Hogg's Research

2018-09-28

AstroFest, day 3

Today was the third and final friday of the Gotham AstroFest series, in which we have a very large fraction of the entire astrophysics community in New York City give short talks. This was at NYU, and had contributions from NYU, AMNH, and CUNY scientists. There were a huge number of interesting results in the day. One of the most remarkable things about the day is that fully one quarter of the talks were about black holes. Between NYU and CUNY, there is a lot of research going on related to black holes: Their formation, primordial black holes, their binary dynamics, gravitational-wave signatures, and so on. That's excellent.

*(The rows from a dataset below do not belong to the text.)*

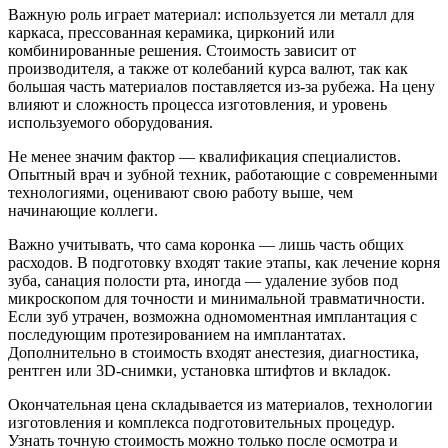
Важную роль играет материал: используется ли металл для
каркаса, прессованная керамика, цирконий или
комбинированные решения. Стоимость зависит от
производителя, а также от колебаний курса валют, так как
большая часть материалов поставляется из-за рубежа. На цену
влияют и сложность процесса изготовления, и уровень
используемого оборудования.
Не менее значим фактор — квалификация специалистов.
Опытный врач и зубной техник, работающие с современными
технологиями, оценивают свою работу выше, чем
начинающие коллеги.
Важно учитывать, что сама коронка — лишь часть общих
расходов. В подготовку входят такие этапы, как лечение корня
зуба, санация полости рта, иногда — удаление зубов под
микроскопом для точности и минимальной травматичности.
Если зуб утрачен, возможна одномоментная имплантация с
последующим протезированием на имплантатах.
Дополнительно в стоимость входят анестезия, диагностика,
рентген или 3D-снимки, установка штифтов и вкладок.
Окончательная цена складывается из материалов, технологии
изготовления и комплекса подготовительных процедур.
Узнать точную стоимость можно только после осмотра и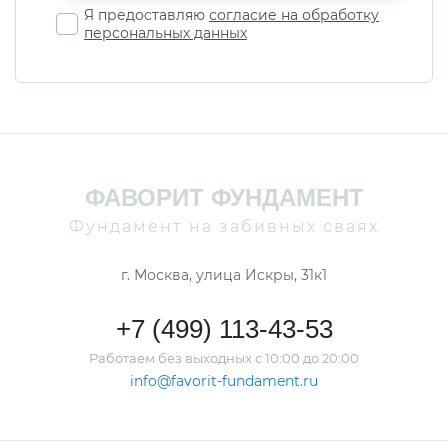
Я предоставляю
согласие на обработку
персональных данных
ФАВОРИТ ФУНДАМЕНТ
Фундамент на забивных сваях
г. Москва, улица Искры, 31к1
+7 (499) 113-43-53
Работаем без выходных с 10:00 до 20:00
info@favorit-fundament.ru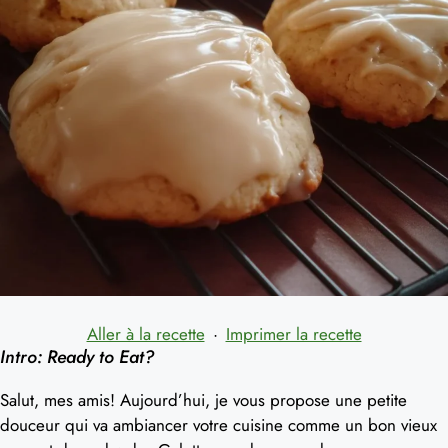
Aller à la recette
·
Imprimer la recette
Intro: Ready to Eat?
Salut, mes amis! Aujourd’hui, je vous propose une petite
douceur qui va ambiancer votre cuisine comme un bon vieux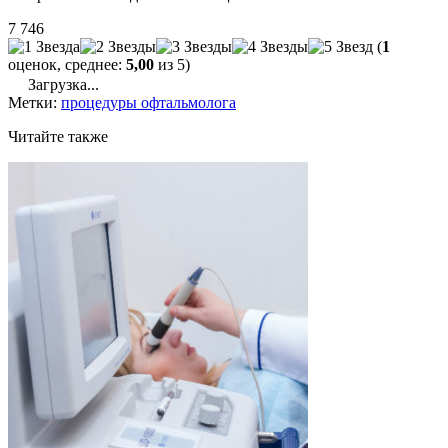
7 746
(
1
оценок, среднее:
5,00
из 5)
Загрузка...
Метки:
процедуры офтальмолога
Читайте также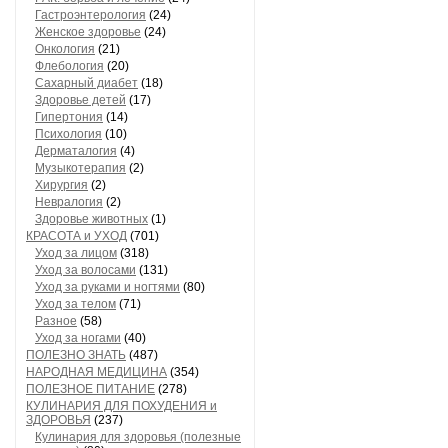
Гастроэнтерология
(24)
Женское здоровье
(24)
Онкология
(21)
Флебология
(20)
Сахарный диабет
(18)
Здоровье детей
(17)
Гипертония
(14)
Психология
(10)
Дерматалогия
(4)
Музыкотерапия
(2)
Хирургия
(2)
Невралогия
(2)
Здоровье животных
(1)
КРАСОТА и УХОД
(701)
Уход за лицом
(318)
Уход за волосами
(131)
Уход за руками и ногтями
(80)
Уход за телом
(71)
Разное
(58)
Уход за ногами
(40)
ПОЛЕЗНО ЗНАТЬ
(487)
НАРОДНАЯ МЕДИЦИНА
(354)
ПОЛЕЗНОЕ ПИТАНИЕ
(278)
КУЛИНАРИЯ ДЛЯ ПОХУДЕНИЯ и
ЗДОРОВЬЯ
(237)
Кулинария для здоровья (полезные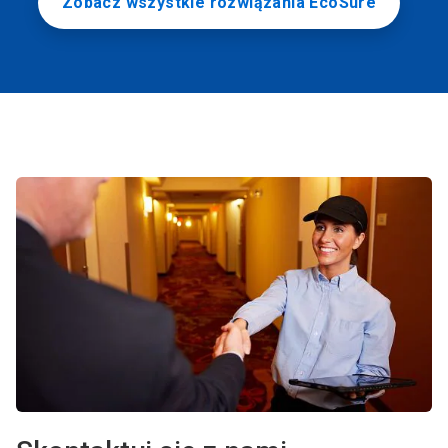
Zobacz wszystkie rozwiązania EcoSure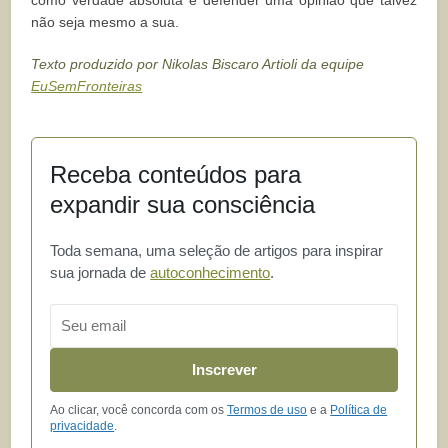
não seja mesmo a sua.
Texto produzido por Nikolas Biscaro Artioli da equipe
EuSemFronteiras
Receba conteúdos para
expandir sua consciência
Toda semana, uma seleção de artigos para inspirar
sua jornada de
autoconhecimento
.
Email
Inscrever
Ao clicar, você concorda com os
Termos de uso
e a
Política de
privacidade
.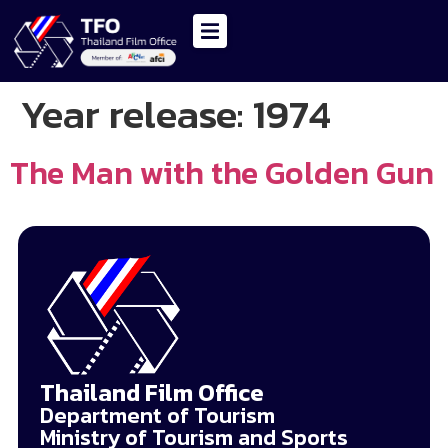
Year release:
1974
The Man with the Golden Gun
Thailand Film Office
Department of Tourism
Ministry of Tourism and Sports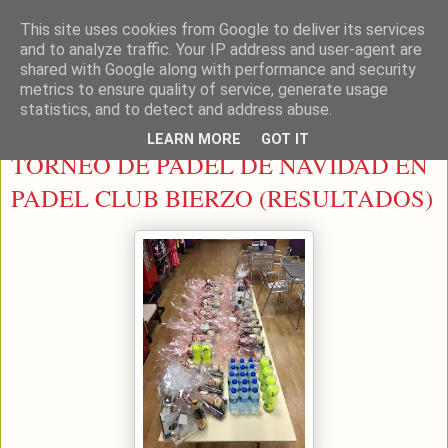
This site uses cookies from Google to deliver its services
LEON PADEL
and to analyze traffic. Your IP address and user-agent are
shared with Google along with performance and security
metrics to ensure quality of service, generate usage
statistics, and to detect and address abuse.
lunes, 14 de diciembre de 2015
LEARN MORE
GOT IT
TORNEO DE PADEL DE NAVIDAD EN
PADEL CLUB BIERZO (RESULTADOS)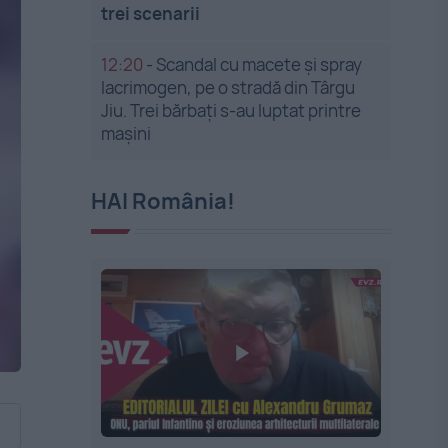
trei scenarii
12:20
-
Scandal cu macete și spray
lacrimogen, pe o stradă din Târgu
Jiu. Trei bărbați s-au luptat printre
mașini
HAI România!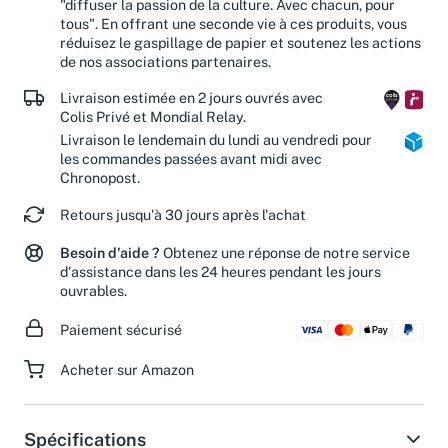
"diffuser la passion de la culture. Avec chacun, pour
tous". En offrant une seconde vie à ces produits, vous
réduisez le gaspillage de papier et soutenez les actions
de nos associations partenaires.
Livraison estimée en 2 jours ouvrés avec
Colis Privé et Mondial Relay.
Livraison le lendemain du lundi au vendredi pour
les commandes passées avant midi avec
Chronopost.
Retours jusqu'à 30 jours après l'achat
Besoin d'aide ?
Obtenez une réponse de notre service
d'assistance dans les 24 heures pendant les jours
ouvrables.
Paiement sécurisé
Acheter sur Amazon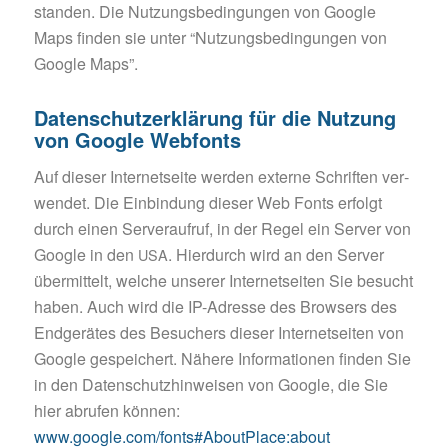
stan­den. Die Nut­zungs­be­din­gun­gen von Goog­le
Maps fin­den sie unter “Nut­zungs­be­din­gun­gen von
Goog­le Maps”.
Datenschutzerklärung für die Nutzung
von Google Webfonts
Auf die­ser Inter­net­sei­te wer­den exter­ne Schrif­ten ver­
wen­det. Die Ein­bin­dung die­ser Web Fonts erfolgt
durch einen Ser­ver­auf­ruf, in der Regel ein Ser­ver von
Goog­le in den
. Hier­durch wird an den Ser­ver
USA
über­mit­telt, wel­che unse­rer Inter­net­sei­ten Sie besucht
haben. Auch wird die IP-Adres­se des Brow­sers des
End­ge­rä­tes des Besu­chers die­ser Inter­net­sei­ten von
Goog­le gespei­chert. Nähe­re Infor­ma­tio­nen fin­den Sie
in den Daten­schutz­hin­wei­sen von Goog­le, die Sie
hier abru­fen können:
www.google.com/fonts#AboutPlace:about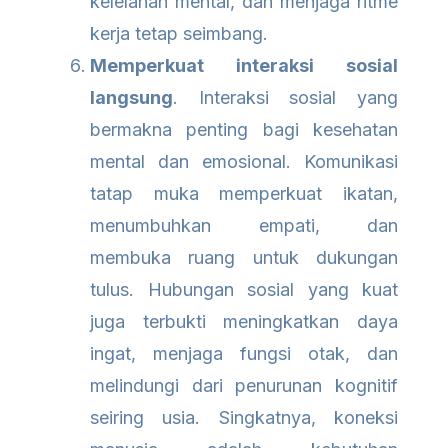
kelelahan mental, dan menjaga ritme
kerja tetap seimbang.
Memperkuat interaksi sosial
langsung
. Interaksi sosial yang
bermakna penting bagi kesehatan
mental dan emosional. Komunikasi
tatap muka memperkuat ikatan,
menumbuhkan empati, dan
membuka ruang untuk dukungan
tulus. Hubungan sosial yang kuat
juga terbukti meningkatkan daya
ingat, menjaga fungsi otak, dan
melindungi dari penurunan kognitif
seiring usia. Singkatnya, koneksi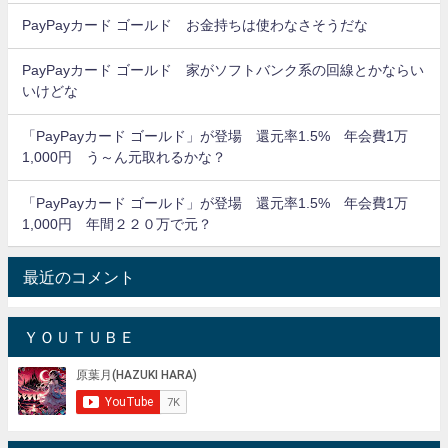
PayPayカード ゴールド お金持ちは使わなさそうだな
PayPayカード ゴールド 家がソフトバンク系の回線とかならい
いけどな
「PayPayカード ゴールド」が登場 還元率1.5% 年会費1万
1,000円 う～ん元取れるかな？
「PayPayカード ゴールド」が登場 還元率1.5% 年会費1万
1,000円 年間２２０万で元？
最近のコメント
ＹＯＵＴＵＢＥ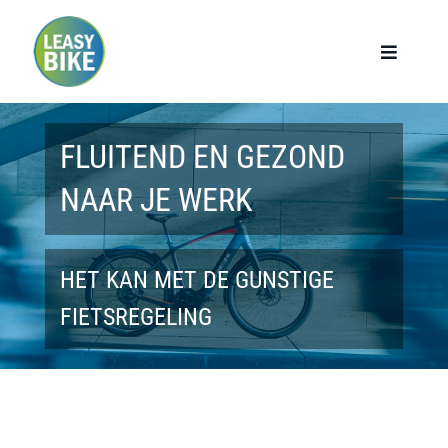
Ga
naar
Toggle
Navigat
inhoud
Home
FLUITEND EN GEZOND
Werknemers
NAAR JE WERK
Werkgevers
HET KAN MET DE GUNSTIGE
Privé lease
FIETSREGELING
Modellen
Over ons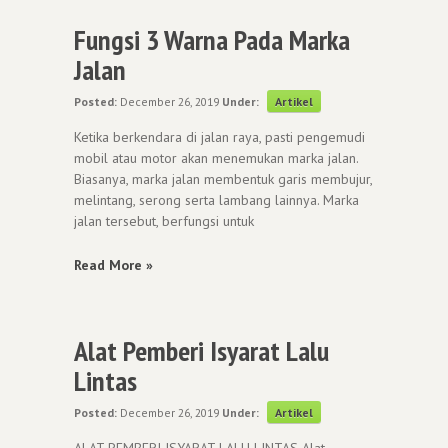
Fungsi 3 Warna Pada Marka
Jalan
Posted:
December 26, 2019
Under:
Artikel
Ketika berkendara di jalan raya, pasti pengemudi
mobil atau motor akan menemukan marka jalan.
Biasanya, marka jalan membentuk garis membujur,
melintang, serong serta lambang lainnya. Marka
jalan tersebut, berfungsi untuk
Read More »
Alat Pemberi Isyarat Lalu
Lintas
Posted:
December 26, 2019
Under:
Artikel
ALAT PEMBERI ISYARAT LALU LINTAS Alat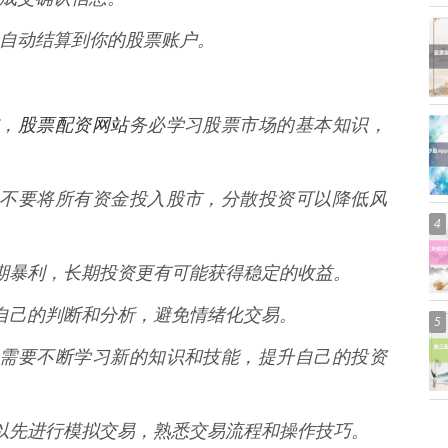
资金会自动结算到你的股票账户。
股票配资网站
前，
务必学习股票市场的基本知识，
风险，不要将所有资金投入股市，分散投资可以降低风
4
求短期暴利，长期投资更有可能获得稳定的收益。
要有自己的判断和分析，避免情绪化交易。
5
变化，需要不断学习新的知识和技能，提升自己的投资
，可以先进行模拟交易，熟悉交易流程和操作技巧。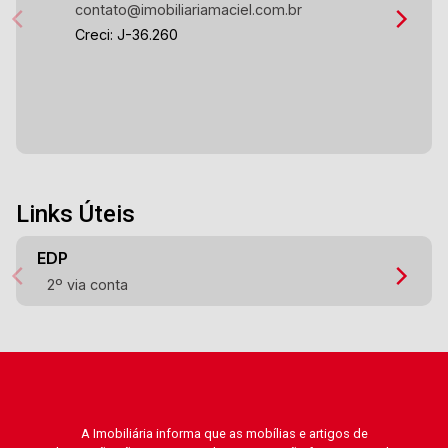
contato@imobiliariamaciel.com.br
Creci: J-36.260
Links Úteis
EDP
2º via conta
A Imobiliária informa que as mobílias e artigos de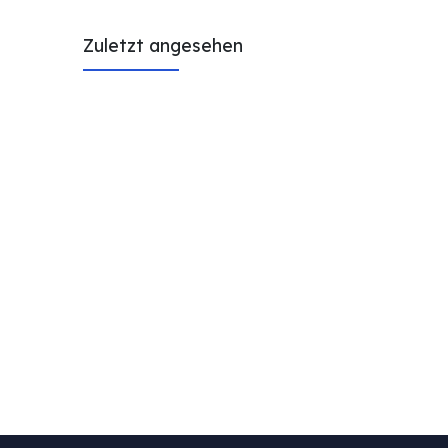
Zuletzt angesehen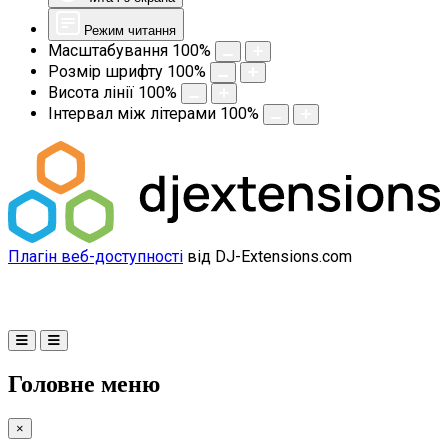
Режим читання
Масштабування
100
%
Розмір шрифту
100
%
Висота лінії
100
%
Інтервал між літерами
100
%
Плагін веб-доступності
від DJ-Extensions.com
Головне меню
×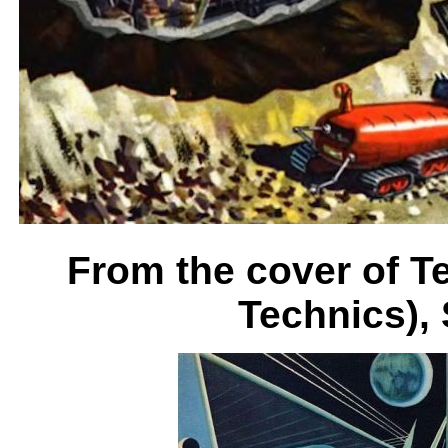
From the cover of T
Technics),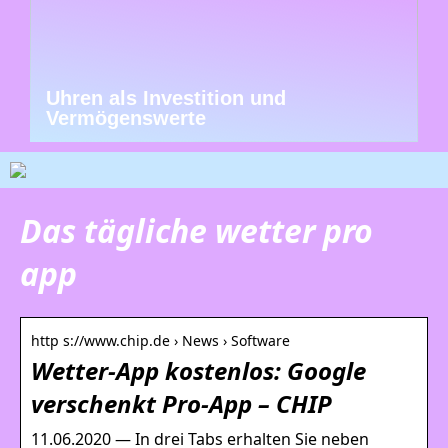
Uhren als Investition und
Vermögenswerte
Das tägliche wetter pro
app
http s://www.chip.de › News › Software
Wetter-App kostenlos: Google
verschenkt Pro-App – CHIP
11.06.2020 — In drei Tabs erhalten Sie neben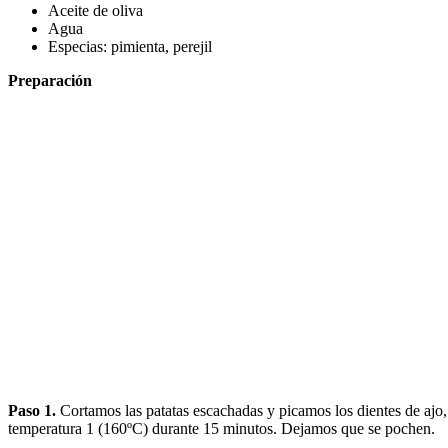
Aceite de oliva
Agua
Especias: pimienta, perejil
Preparación
Paso 1.
Cortamos las patatas escachadas y picamos los dientes de ajo,
temperatura 1 (160ºC) durante 15 minutos. Dejamos que se pochen.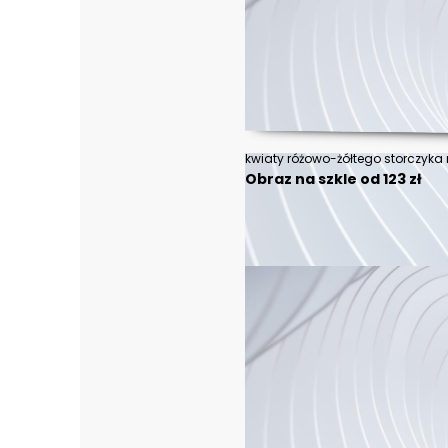
kwiaty różowo-żółtego storczyka n
Obraz na szkle od 123 zł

A few random highlights for me included: Evidence for weather on brown dwarfs as a function of temperature and gravity by Vos (AMNH), and (relatedly) comparisons between planet and brown-dwarf spectra by Popinchalk (CUNY). It really does appear that there are no strong differences between brown dwarfs and planets (something I discussed with Oppenheimer, AMNH, at lunch). Gandhi (NYU) showed some chemistry and orbits work she has done with Ness (Flatiron) before coming to NYU; that's very related to my interests! Williamson (NYU) visualized a linear SVM, which is beautiful (and old-school). MacFadyen (NYU) convinced us beautifully that his models of the NS—NS merger are really the best!

There was lots on dark-matter detection and dark-matter candidates, including even baryonic and black-hole types. And Tinker (NYU) showed beautiful satellite-galaxy statistics that he got by stacking and background-subtracting galaxy counts in the Legacy Survey imaging for DESI.

If you want to see the full slide deck for the event, it is here.

2018-09-27

how to write a discussion section

In a low-research day, a highlight was a long conversation with Bonaca (Harvard) about the writing of her paper on the GD-1 stream interaction. We discussed structure, and especially the discussion. In a discussion, I like a humble sandwich on proud bread: Start by saying what's most impressive about what we've done, then go into caveats, limitations, approximation wrongness, and the consequences of all that. And then end on a positive note about what kinds of great new things this work will enable going forward.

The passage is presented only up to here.